_Task directions_
Every record here needs to be retyped exactly.

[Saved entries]
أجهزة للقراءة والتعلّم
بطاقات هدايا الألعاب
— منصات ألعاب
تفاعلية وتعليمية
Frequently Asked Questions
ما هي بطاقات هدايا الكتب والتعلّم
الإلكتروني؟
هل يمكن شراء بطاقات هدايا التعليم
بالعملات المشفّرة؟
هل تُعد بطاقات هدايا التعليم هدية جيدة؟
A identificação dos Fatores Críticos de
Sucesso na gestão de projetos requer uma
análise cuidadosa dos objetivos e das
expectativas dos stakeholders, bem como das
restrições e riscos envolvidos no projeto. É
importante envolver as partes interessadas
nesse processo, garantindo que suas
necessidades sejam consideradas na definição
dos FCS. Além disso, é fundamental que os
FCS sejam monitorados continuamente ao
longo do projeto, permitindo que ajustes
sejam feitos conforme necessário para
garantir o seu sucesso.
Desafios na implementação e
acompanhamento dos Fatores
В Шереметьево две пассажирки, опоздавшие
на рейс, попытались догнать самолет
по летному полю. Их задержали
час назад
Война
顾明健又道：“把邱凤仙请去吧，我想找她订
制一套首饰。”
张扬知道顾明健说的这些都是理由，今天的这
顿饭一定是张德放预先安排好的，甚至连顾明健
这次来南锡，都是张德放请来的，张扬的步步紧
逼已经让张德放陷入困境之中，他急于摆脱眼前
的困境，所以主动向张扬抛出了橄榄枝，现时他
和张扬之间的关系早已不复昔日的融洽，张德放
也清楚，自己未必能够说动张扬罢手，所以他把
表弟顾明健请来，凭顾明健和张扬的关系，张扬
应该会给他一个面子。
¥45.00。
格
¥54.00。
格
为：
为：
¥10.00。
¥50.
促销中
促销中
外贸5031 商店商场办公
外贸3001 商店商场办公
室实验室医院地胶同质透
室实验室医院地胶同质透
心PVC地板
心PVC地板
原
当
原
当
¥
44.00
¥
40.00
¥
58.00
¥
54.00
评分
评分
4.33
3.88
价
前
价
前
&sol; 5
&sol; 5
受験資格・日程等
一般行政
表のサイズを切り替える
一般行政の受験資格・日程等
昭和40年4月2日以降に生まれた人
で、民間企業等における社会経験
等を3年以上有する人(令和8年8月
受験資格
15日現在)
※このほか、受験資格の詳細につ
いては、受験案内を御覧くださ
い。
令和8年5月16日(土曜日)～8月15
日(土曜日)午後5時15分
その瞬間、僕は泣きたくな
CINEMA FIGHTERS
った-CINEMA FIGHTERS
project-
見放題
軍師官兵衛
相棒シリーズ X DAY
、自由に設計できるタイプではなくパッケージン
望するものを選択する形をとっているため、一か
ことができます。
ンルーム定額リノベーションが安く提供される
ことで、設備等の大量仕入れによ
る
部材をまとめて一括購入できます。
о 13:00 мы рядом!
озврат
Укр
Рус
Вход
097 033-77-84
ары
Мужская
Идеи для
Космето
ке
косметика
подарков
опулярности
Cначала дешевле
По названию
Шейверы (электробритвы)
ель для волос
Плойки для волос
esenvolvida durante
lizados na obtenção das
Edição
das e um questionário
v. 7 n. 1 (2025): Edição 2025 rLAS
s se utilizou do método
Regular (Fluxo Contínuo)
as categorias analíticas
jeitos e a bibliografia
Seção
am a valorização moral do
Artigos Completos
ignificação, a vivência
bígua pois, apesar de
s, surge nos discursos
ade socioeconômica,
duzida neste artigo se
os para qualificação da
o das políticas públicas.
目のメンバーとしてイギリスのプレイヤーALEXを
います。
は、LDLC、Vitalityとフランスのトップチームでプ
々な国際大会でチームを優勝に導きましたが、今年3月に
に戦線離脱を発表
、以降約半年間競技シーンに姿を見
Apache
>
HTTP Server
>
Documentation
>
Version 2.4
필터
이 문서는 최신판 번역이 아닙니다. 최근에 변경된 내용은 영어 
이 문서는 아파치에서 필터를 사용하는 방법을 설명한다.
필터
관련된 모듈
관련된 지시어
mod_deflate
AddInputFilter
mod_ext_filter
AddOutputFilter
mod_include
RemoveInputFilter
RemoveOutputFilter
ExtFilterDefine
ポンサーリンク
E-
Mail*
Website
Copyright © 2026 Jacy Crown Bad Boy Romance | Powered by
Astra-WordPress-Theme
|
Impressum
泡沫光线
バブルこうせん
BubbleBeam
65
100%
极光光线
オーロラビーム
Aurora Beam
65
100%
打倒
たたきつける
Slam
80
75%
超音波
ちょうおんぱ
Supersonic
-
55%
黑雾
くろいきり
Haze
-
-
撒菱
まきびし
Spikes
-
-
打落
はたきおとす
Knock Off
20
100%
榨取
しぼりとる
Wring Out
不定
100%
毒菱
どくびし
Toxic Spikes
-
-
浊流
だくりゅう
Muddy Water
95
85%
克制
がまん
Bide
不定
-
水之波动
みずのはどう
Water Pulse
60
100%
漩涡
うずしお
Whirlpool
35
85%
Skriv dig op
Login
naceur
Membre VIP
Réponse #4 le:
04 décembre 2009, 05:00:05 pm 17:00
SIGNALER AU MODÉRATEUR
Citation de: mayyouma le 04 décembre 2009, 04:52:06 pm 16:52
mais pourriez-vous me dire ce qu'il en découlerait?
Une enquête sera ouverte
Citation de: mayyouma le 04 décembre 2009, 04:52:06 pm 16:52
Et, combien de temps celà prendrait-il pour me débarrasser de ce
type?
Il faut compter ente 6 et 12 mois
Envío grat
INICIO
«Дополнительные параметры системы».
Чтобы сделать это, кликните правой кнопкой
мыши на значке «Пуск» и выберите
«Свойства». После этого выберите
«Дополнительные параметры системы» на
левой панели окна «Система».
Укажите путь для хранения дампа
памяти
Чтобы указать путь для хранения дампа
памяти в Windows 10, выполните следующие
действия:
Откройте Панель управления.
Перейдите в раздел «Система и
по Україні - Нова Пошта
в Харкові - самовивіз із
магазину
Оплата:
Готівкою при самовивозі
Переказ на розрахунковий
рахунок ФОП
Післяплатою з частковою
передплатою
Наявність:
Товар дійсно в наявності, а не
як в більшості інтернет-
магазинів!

_Response to this task_
أجهزة للقراءة والتعلّم
بطاقات هدايا الألعاب
— منصات ألعاب
تفاعلية وتعليمية
Frequently Asked Questions
ما هي بطاقات هدايا الكتب والتعلّم
الإلكتروني؟
هل يمكن شراء بطاقات هدايا التعليم
بالعملات المشفّرة؟
هل تُعد بطاقات هدايا التعليم هدية جيدة؟
A identificação dos Fatores Críticos de
Sucesso na gestão de projetos requer uma
análise cuidadosa dos objetivos e das
expectativas dos stakeholders, bem como das
restrições e riscos envolvidos no projeto. É
importante envolver as partes interessadas
nesse processo, garantindo que suas
necessidades sejam consideradas na definição
dos FCS. Além disso, é fundamental que os
FCS sejam monitorados continuamente ao
longo do projeto, permitindo que ajustes
sejam feitos conforme necessário para
garantir o seu sucesso.
Desafios na implementação e
acompanhamento dos Fatores
В Шереметьево две пассажирки, опоздавшие
на рейс, попытались догнать самолет
по летному полю. Их задержали
час назад
Война
顾明健又道：“把邱凤仙请去吧，我想找她订
制一套首饰。”
张扬知道顾明健说的这些都是理由，今天的这
顿饭一定是张德放预先安排好的，甚至连顾明健
这次来南锡，都是张德放请来的，张扬的步步紧
逼已经让张德放陷入困境之中，他急于摆脱眼前
的困境，所以主动向张扬抛出了橄榄枝，现时他
和张扬之间的关系早已不复昔日的融洽，张德放
也清楚，自己未必能够说动张扬罢手，所以他把
表弟顾明健请来，凭顾明健和张扬的关系，张扬
应该会给他一个面子。
¥45.00。
格
¥54.00。
格
为：
为：
¥10.00。
¥50.
促销中
促销中
外贸5031 商店商场办公
外贸3001 商店商场办公
室实验室医院地胶同质透
室实验室医院地胶同质透
心PVC地板
心PVC地板
原
当
原
当
¥
44.00
¥
40.00
¥
58.00
¥
54.00
评分
评分
4.33
3.88
价
前
价
前
&sol; 5
&sol; 5
受験資格・日程等
一般行政
表のサイズを切り替える
一般行政の受験資格・日程等
昭和40年4月2日以降に生まれた人
で、民間企業等における社会経験
等を3年以上有する人(令和8年8月
受験資格
15日現在)
※このほか、受験資格の詳細につ
いては、受験案内を御覧くださ
い。
令和8年5月16日(土曜日)～8月15
日(土曜日)午後5時15分
その瞬間、僕は泣きたくな
CINEMA FIGHTERS
った-CINEMA FIGHTERS
project-
見放題
軍師官兵衛
相棒シリーズ X DAY
、自由に設計できるタイプではなくパッケージン
望するものを選択する形をとっているため、一か
ことができます。
ンルーム定額リノベーションが安く提供される
ことで、設備等の大量仕入れによ
る
部材をまとめて一括購入できます。
о 13:00 мы рядом!
озврат
Укр
Рус
Вход
097 033-77-84
ары
Мужская
Идеи для
Космето
ке
косметика
подарков
опулярности
Cначала дешевле
По названию
Шейверы (электробритвы)
ель для волос
Плойки для волос
esenvolvida durante
lizados na obtenção das
Edição
das e um questionário
v. 7 n. 1 (2025): Edição 2025 rLAS
s se utilizou do método
Regular (Fluxo Contínuo)
as categorias analíticas
jeitos e a bibliografia
Seção
am a valorização moral do
Artigos Completos
ignificação, a vivência
bígua pois, apesar de
s, surge nos discursos
ade socioeconômica,
duzida neste artigo se
os para qualificação da
o das políticas públicas.
目のメンバーとしてイギリスのプレイヤーALEXを
います。
は、LDLC、Vitalityとフランスのトップチームでプ
々な国際大会でチームを優勝に導きましたが、今年3月に
に戦線離脱を発表
、以降約半年間競技シーンに姿を見
Apache
>
HTTP Server
>
Documentation
>
Version 2.4
필터
이 문서는 최신판 번역이 아닙니다. 최근에 변경된 내용은 영어 
이 문서는 아파치에서 필터를 사용하는 방법을 설명한다.
필터
관련된 모듈
관련된 지시어
mod_deflate
AddInputFilter
mod_ext_filter
AddOutputFilter
mod_include
RemoveInputFilter
RemoveOutputFilter
ExtFilterDefine
ポンサーリンク
E-
Mail*
Website
Copyright © 2026 Jacy Crown Bad Boy Romance | Powered by
Astra-WordPress-Theme
|
Impressum
泡沫光线
バブルこうせん
BubbleBeam
65
100%
极光光线
オーロラビーム
Aurora Beam
65
100%
打倒
たたきつける
Slam
80
75%
超音波
ちょうおんぱ
Supersonic
-
55%
黑雾
くろいきり
Haze
-
-
撒菱
まきびし
Spikes
-
-
打落
はたきおとす
Knock Off
20
100%
榨取
しぼりとる
Wring Out
不定
100%
毒菱
どくびし
Toxic Spikes
-
-
浊流
だくりゅう
Muddy Water
95
85%
克制
がまん
Bide
不定
-
水之波动
みずのはどう
Water Pulse
60
100%
漩涡
うずしお
Whirlpool
35
85%
Skriv dig op
Login
naceur
Membre VIP
Réponse #4 le:
04 décembre 2009, 05:00:05 pm 17:00
SIGNALER AU MODÉRATEUR
Citation de: mayyouma le 04 décembre 2009, 04:52:06 pm 16:52
mais pourriez-vous me dire ce qu'il en découlerait?
Une enquête sera ouverte
Citation de: mayyouma le 04 décembre 2009, 04:52:06 pm 16:52
Et, combien de temps celà prendrait-il pour me débarrasser de ce
type?
Il faut compter ente 6 et 12 mois
Envío grat
INICIO
«Дополнительные параметры системы».
Чтобы сделать это, кликните правой кнопкой
мыши на значке «Пуск» и выберите
«Свойства». После этого выберите
«Дополнительные параметры системы» на
левой панели окна «Система».
Укажите путь для хранения дампа
памяти
Чтобы указать путь для хранения дампа
памяти в Windows 10, выполните следующие
действия:
Откройте Панель управления.
Перейдите в раздел «Система и
по Україні - Нова Пошта
в Харкові - самовивіз із
магазину
Оплата:
Готівкою при самовивозі
Переказ на розрахунковий
рахунок ФОП
Післяплатою з частковою
передплатою
Наявність:
Товар дійсно в наявності, а не
як в більшості інтернет-
магазинів!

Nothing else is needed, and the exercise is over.